De la vida profunda de Enrique Maza

En un archivero de la sala de juntas de Proceso, entre carpetas con viejos documentos que evocan a personas desaparecidas o ausentes desde tiempos lejanos, inesperadamente un fólder llama la atención. En su pestaña, un escueto letrero: “Maza Enrique”. Dentro yacen, amarillentos sus márgenes, unas cuartillas escritas con la inconfundible tipografía de la máquina de escribir de Julio Scherer García. Igualmente inconfundibles, las severas correcciones, de su puño y letra, al fondo y al estilo de algunas frases. Sin firma y sin fecha, es fácil concluir que es el borrador original de un relato dedicado por el fundador de Proceso a su amigo entrañable y compañero en los avatares de la profesión periodística. Compuesto por estampas personales de Enrique Maza, algunas de intimidad estremecedora, el texto, inédito, es un viaje a las profundidades del sacerdote jesuita y su transcripción es un noble homenaje a Julio Scherer en el tercer aniversario de su muerte.
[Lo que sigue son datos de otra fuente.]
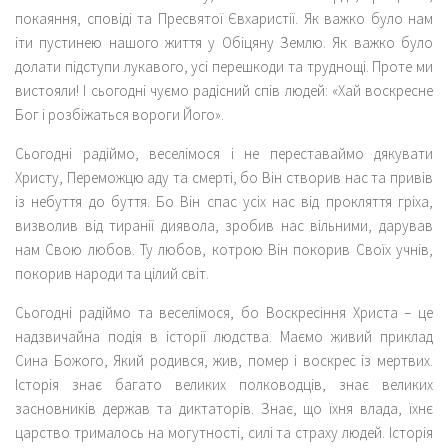
покаяння, сповіді та Пресвятої Євхаристії. Як важко було нам
іти пустинею нашого життя у Обіцяну Землю. Як важко було
долати підступи лукавого, усі перешкоди та труднощі. Проте ми
вистояли! І сьогодні чуємо радісний спів людей: «Хай воскресне
Бог і розбіжаться вороги Його».
Сьогодні радіймо, веселімося і не переставаймо дякувати
Христу, Переможцю аду та смерті, бо Він створив нас та привів
із небуття до буття. Бо Він спас усіх нас від прокляття гріха,
визволив від тиранії диявола, зробив нас вільними, дарував
нам Свою любов. Ту любов, котрою Він покорив Своїх учнів,
покорив народи та цілий світ.
Сьогодні радіймо та веселімося, бо Воскресіння Христа – це
надзвичайна подія в історії людства. Маємо живий приклад
Сина Божого, Який родився, жив, помер і воскрес із мертвих.
Історія знає багато великих полководців, знає великих
засновників держав та диктаторів. Знає, що їхня влада, їхнє
царство трималось на могутності, силі та страху людей. Історія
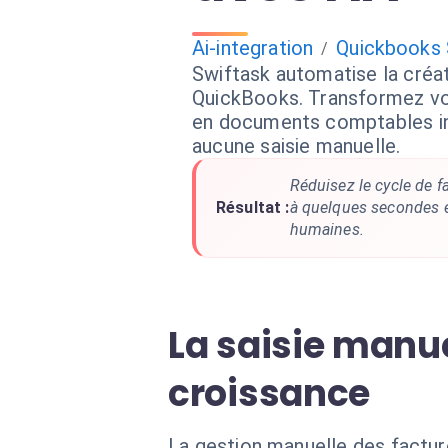
Ai-integration
Quickbooks
/
Swiftask automatise la créa
QuickBooks. Transformez v
en documents comptables i
aucune saisie manuelle.
Réduisez le cycle de f
Résultat :
à quelques secondes et
humaines.
La saisie manue
croissance
La gestion manuelle des factur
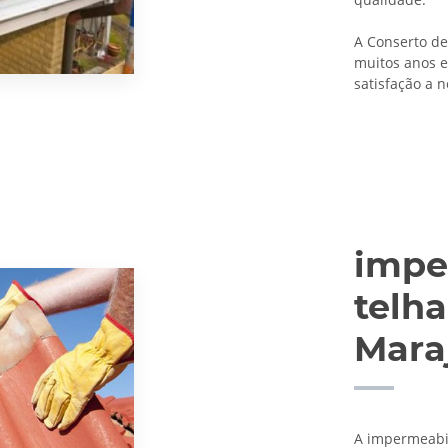
A Conserto de
muitos anos e
satisfação a n
impe
telh
Mara
A impermeabil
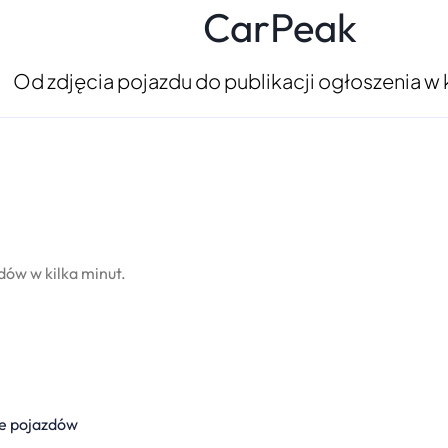
CarPeak
Od zdjęcia pojazdu do publikacji ogłoszenia w k
dów w kilka minut.
e pojazdów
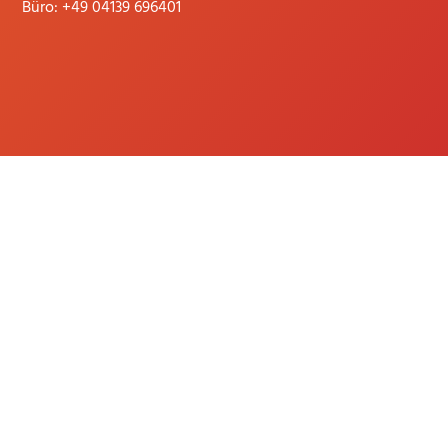
Büro:
+49 04139 696401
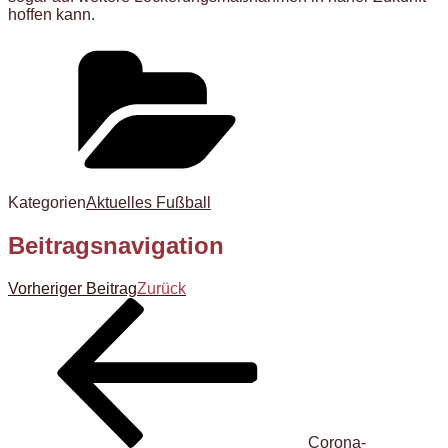
hoffen kann.
Kategorien
Aktuelles Fußball
Beitragsnavigation
Vorheriger Beitrag
Zurück
Corona-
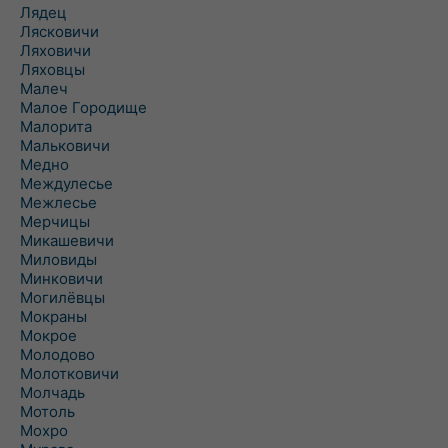
Лядец
Лясковичи
Ляховичи
Ляховцы
Малеч
Малое Городище
Малорита
Мальковичи
Медно
Междулесье
Межлесье
Мерчицы
Микашевичи
Миловиды
Минковичи
Могилёвцы
Мокраны
Мокрое
Молодово
Молотковичи
Молчадь
Мотоль
Мохро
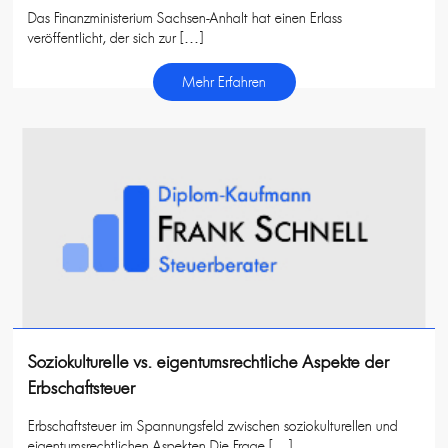
Das Finanzministerium Sachsen-Anhalt hat einen Erlass
veröffentlicht, der sich zur […]
Mehr Erfahren
Soziokulturelle vs. eigentumsrechtliche Aspekte der
Erbschaftsteuer
Erbschaftsteuer im Spannungsfeld zwischen soziokulturellen und
eigentumsrechtlichen Aspekten Die Frage […]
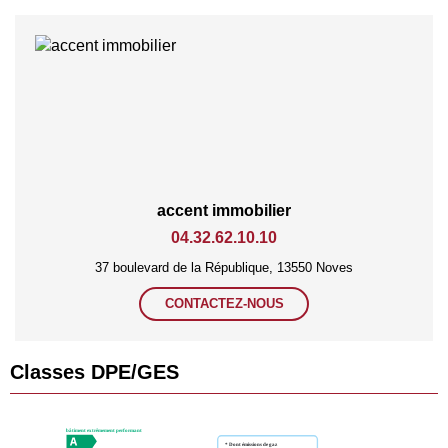
accent immobilier
04.32.62.10.10
37 boulevard de la République, 13550 Noves
CONTACTEZ-NOUS
Classes DPE/GES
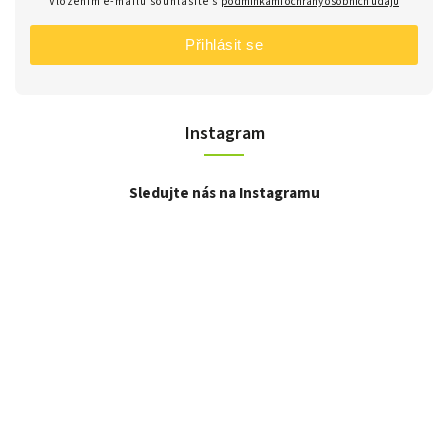
Vložením e-mailu souhlasíte s
podmínkami ochrany osobních údajů
Přihlásit se
Instagram
Sledujte nás na Instagramu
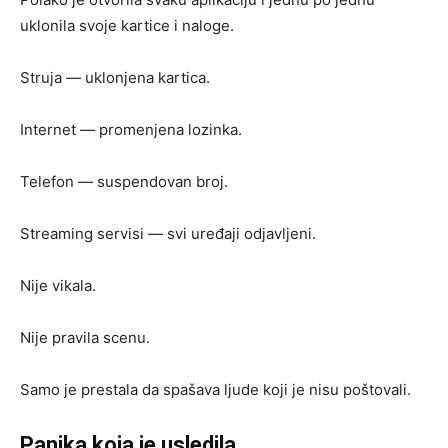
uklonila svoje kartice i naloge.
Struja — uklonjena kartica.
Internet — promenjena lozinka.
Telefon — suspendovan broj.
Streaming servisi — svi uređaji odjavljeni.
Nije vikala.
Nije pravila scenu.
Samo je prestala da spašava ljude koji je nisu poštovali.
Panika koja je usledila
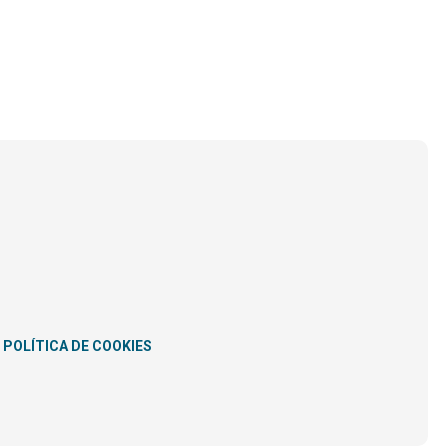
POLÍTICA DE COOKIES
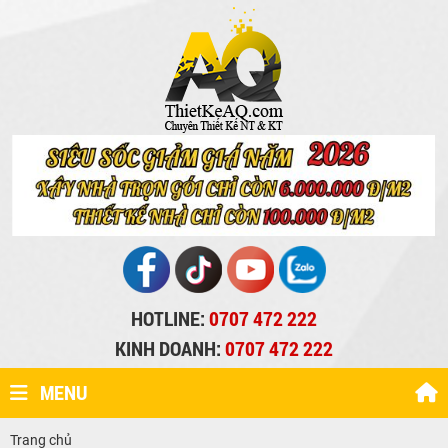
HOTLINE:
0707 472 222
KINH DOANH:
0707 472 222
MENU
Trang chủ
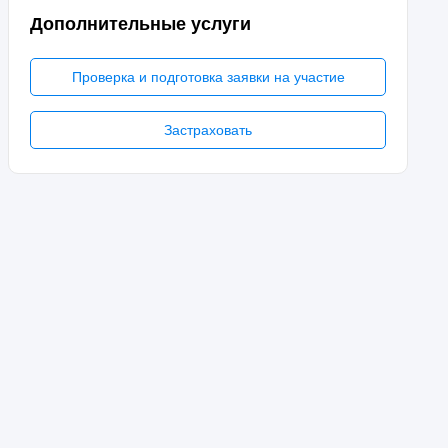
Дополнительные услуги
Проверка и подготовка заявки на участие
Застраховать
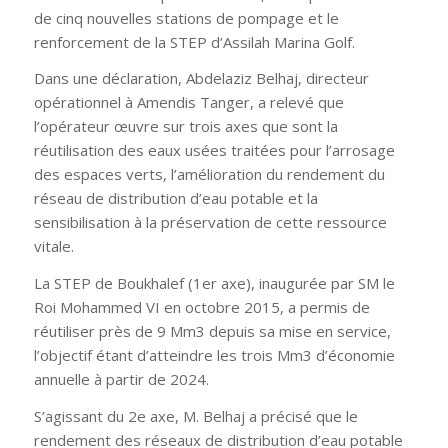
de cinq nouvelles stations de pompage et le
renforcement de la STEP d’Assilah Marina Golf.
Dans une déclaration, Abdelaziz Belhaj, directeur
opérationnel à Amendis Tanger, a relevé que
l’opérateur œuvre sur trois axes que sont la
réutilisation des eaux usées traitées pour l’arrosage
des espaces verts, l’amélioration du rendement du
réseau de distribution d’eau potable et la
sensibilisation à la préservation de cette ressource
vitale.
La STEP de Boukhalef (1er axe), inaugurée par SM le
Roi Mohammed VI en octobre 2015, a permis de
réutiliser près de 9 Mm3 depuis sa mise en service,
l’objectif étant d’atteindre les trois Mm3 d’économie
annuelle à partir de 2024.
S’agissant du 2e axe, M. Belhaj a précisé que le
rendement des réseaux de distribution d’eau potable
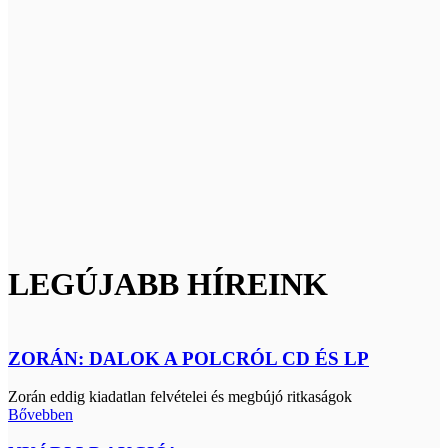
LEGÚJABB HÍREINK
ZORÁN: DALOK A POLCRÓL CD ÉS LP
Zorán eddig kiadatlan felvételei és megbújó ritkaságok
Bővebben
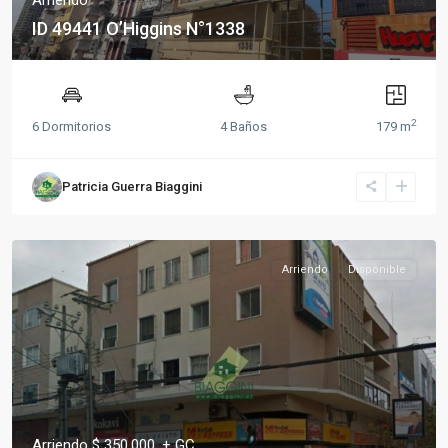
ID 49441 O’Higgins N°1338
2
6 Dormitorios
4 Baños
179 m
Patricia Guerra Biaggini
Arriendo
Disponible
Arriendo $ 350.000. + GC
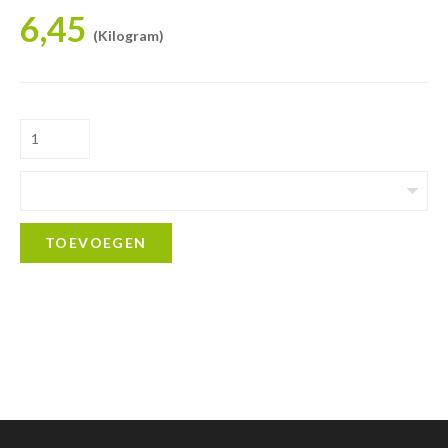
6,45
(Kilogram)
TOEVOEGEN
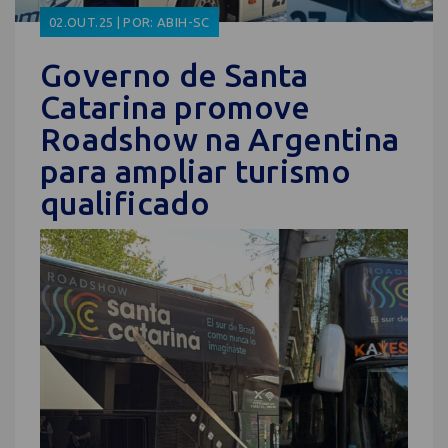
02.OUT.25 | POR: ABIH-SC
Governo de Santa
Catarina promove
Roadshow na Argentina
para ampliar turismo
qualificado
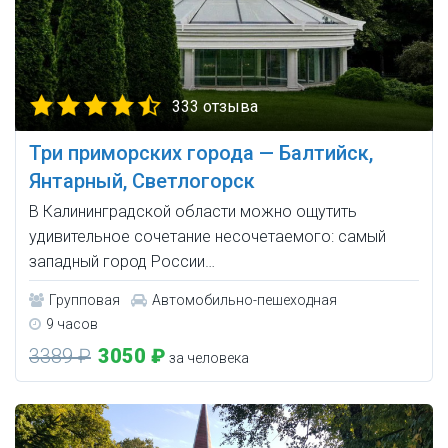
333 отзыва
Три приморских города — Балтийск,
Янтарный, Светлогорск
В Калининградской области можно ощутить
удивительное сочетание несочетаемого: самый
западный город России…
Групповая
Автомобильно-пешеходная
9 часов
3389 ₽
3050 ₽
за человека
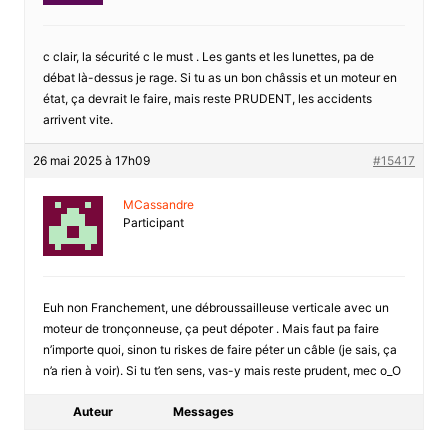
c clair, la sécurité c le must . Les gants et les lunettes, pa de
débat là-dessus je rage. Si tu as un bon châssis et un moteur en
état, ça devrait le faire, mais reste PRUDENT, les accidents
arrivent vite.
26 mai 2025 à 17h09
#15417
MCassandre
Participant
Euh non Franchement, une débroussailleuse verticale avec un
moteur de tronçonneuse, ça peut dépoter . Mais faut pa faire
n’importe quoi, sinon tu riskes de faire péter un câble (je sais, ça
n’a rien à voir). Si tu t’en sens, vas-y mais reste prudent, mec o_O
Auteur
Messages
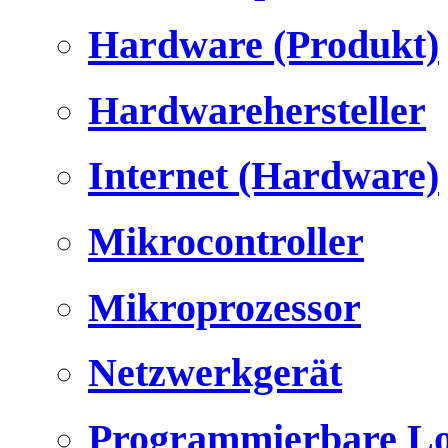
Hardware (Produkt)
Hardwarehersteller
Internet (Hardware)
Mikrocontroller
Mikroprozessor
Netzwerkgerät
Programmierbare Lo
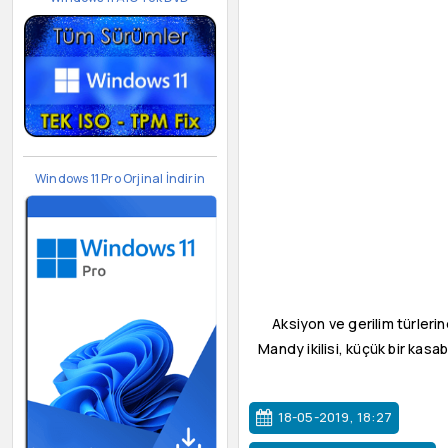
Windows 11 Pro Orjinal İndirin
Aksiyon ve gerilim türlerin
Mandy ikilisi, küçük bir kasa
18-05-2019, 18:27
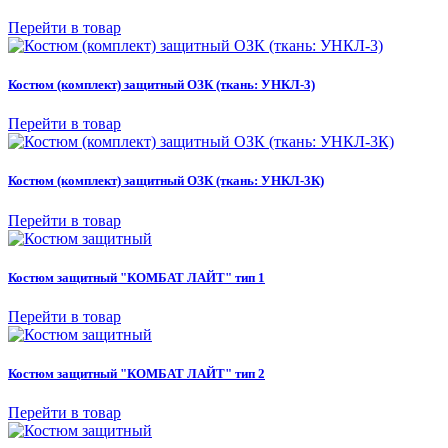
Перейти в товар
Костюм (комплект) защитный ОЗК (ткань: УНКЛ-3)
Перейти в товар
Костюм (комплект) защитный ОЗК (ткань: УНКЛ-3К)
Перейти в товар
Костюм защитный "КОМБАТ ЛАЙТ" тип 1
Перейти в товар
Костюм защитный "КОМБАТ ЛАЙТ" тип 2
Перейти в товар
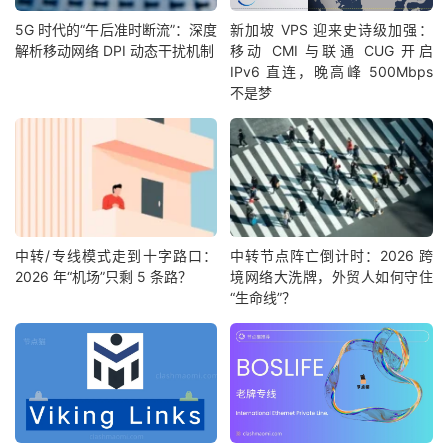
5G 时代的“午后准时断流”：深度
新加坡 VPS 迎来史诗级加强：
解析移动网络 DPI 动态干扰机制
移动 CMI 与联通 CUG 开启
IPv6 直连，晚高峰 500Mbps
不是梦
中转/专线模式走到十字路口：
中转节点阵亡倒计时：2026 跨
2026 年“机场”只剩 5 条路？
境网络大洗牌，外贸人如何守住
“生命线”？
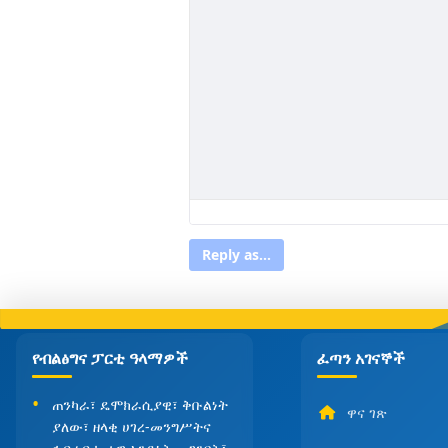
Reply as...
የብልፅግና ፓርቲ ዓላማዎች
ፈጣን አገናኞች
ጠንካራ፣ ዴሞክራሲያዊ፣ ቅቡልነት
ዋና ገጽ
ያለው፣ ዘላቂ ሀገረ-መንግሥትና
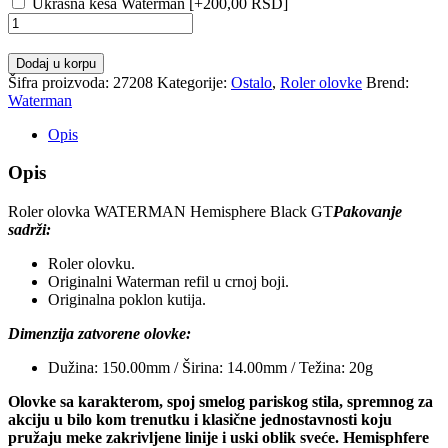
Ukrasna kesa Waterman
[+200,00 RSD]
Roler
olovka
WATERMAN
Dodaj u korpu
Hemisphere
Šifra proizvoda:
27208
Kategorije:
Ostalo
,
Roler olovke
Brend:
Black
Waterman
GT
količina
Opis
Opis
Roler olovka WATERMAN Hemisphere Black GT
Pakovanje
sadrži:
Roler olovku.
Originalni Waterman refil u crnoj boji.
Originalna poklon kutija.
Dimenzija zatvorene olovke:
Dužina: 150.00mm / Širina: 14.00mm / Težina: 20g
Olovke sa karakterom, spoj smelog pariskog stila, spremnog za
akciju u bilo kom trenutku i klasične jednostavnosti koju
pružaju meke zakrivljene linije i uski oblik sveće. Hemisphfere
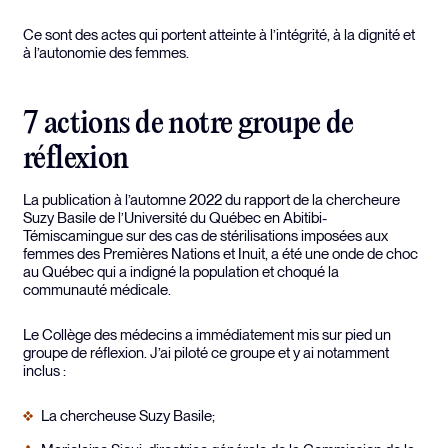
Ce sont des actes qui portent atteinte à l’intégrité, à la dignité et
à l’autonomie des femmes.
7 actions de notre groupe de
réflexion
La publication à l’automne 2022 du rapport de la chercheure
Suzy Basile de l’Université du Québec en Abitibi-
Témiscamingue sur des cas de stérilisations imposées aux
femmes des Premières Nations et Inuit, a été une onde de choc
au Québec qui a indigné la population et choqué la
communauté médicale.
Le Collège des médecins a immédiatement mis sur pied un
groupe de réflexion. J’ai piloté ce groupe et y ai notamment
inclus :
La chercheuse Suzy Basile;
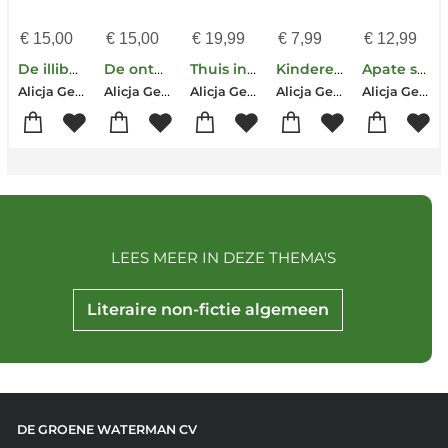
€
15,00
€
15,00
€
19,99
€
7,99
€
12,99
De illiberale verleiding
De ontdekking van de vrouw
Thuis in muziek
Kinderen van Apate
Apate spreekt
Alicja Gescinska
Alicja Gescinska
Alicja Gescinska
Alicja Gescinska
Alicja Gescinska
LEES MEER IN DEZE THEMA'S
Literaire non-fictie algemeen
DE GROENE WATERMAN CV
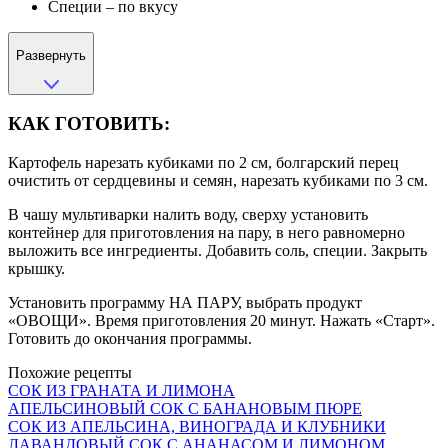
Специи – по вкусу
Развернуть
КАК ГОТОВИТЬ:
Картофель нарезать кубиками по 2 см, болгарский перец
очистить от сердцевины и семян, нарезать кубиками по 3 см.
В чашу мультиварки налить воду, сверху установить
контейнер для приготовления на пару, в него равномерно
выложить все ингредиенты. Добавить соль, специи. Закрыть
крышку.
Установить программу НА ПАРУ, выбрать продукт
«ОВОЩИ». Время приготовления 20 минут. Нажать «Старт».
Готовить до окончания программы.
Похожие рецепты
СОК ИЗ ГРАНАТА И ЛИМОНА
АПЕЛЬСИНОВЫЙ СОК С БАНАНОВЫМ ПЮРЕ
СОК ИЗ АПЕЛЬСИНА, ВИНОГРАДА И КЛУБНИКИ
ЛАВАНДОВЫЙ СОК С АНАНАСОМ И ЛИМОНОМ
CIUDAD DE MÉXICO (Proceso).- Blanco era el vestido de las niñas, blancos sus calcetines, blancos sus zapatos, blancos los pequeños lazos que adornaban sus cabezas rubias. Improvisada como altar, una mesa sencilla lucía en sus extremos dos ramos de rosas blancas. No había en la sala un tiesto ni un jarrón sin su corona de flores y hasta el candil de la estancia había sido encendido esa mañana llena de luz. Enrique Maza daría la primera comunión a Adriana y Susana, dos de mis hijas, y aun mi madre, pálida y delgada como un lirio, estaría entre nosotros en cuanto aflojara el dolor de un mal incurable.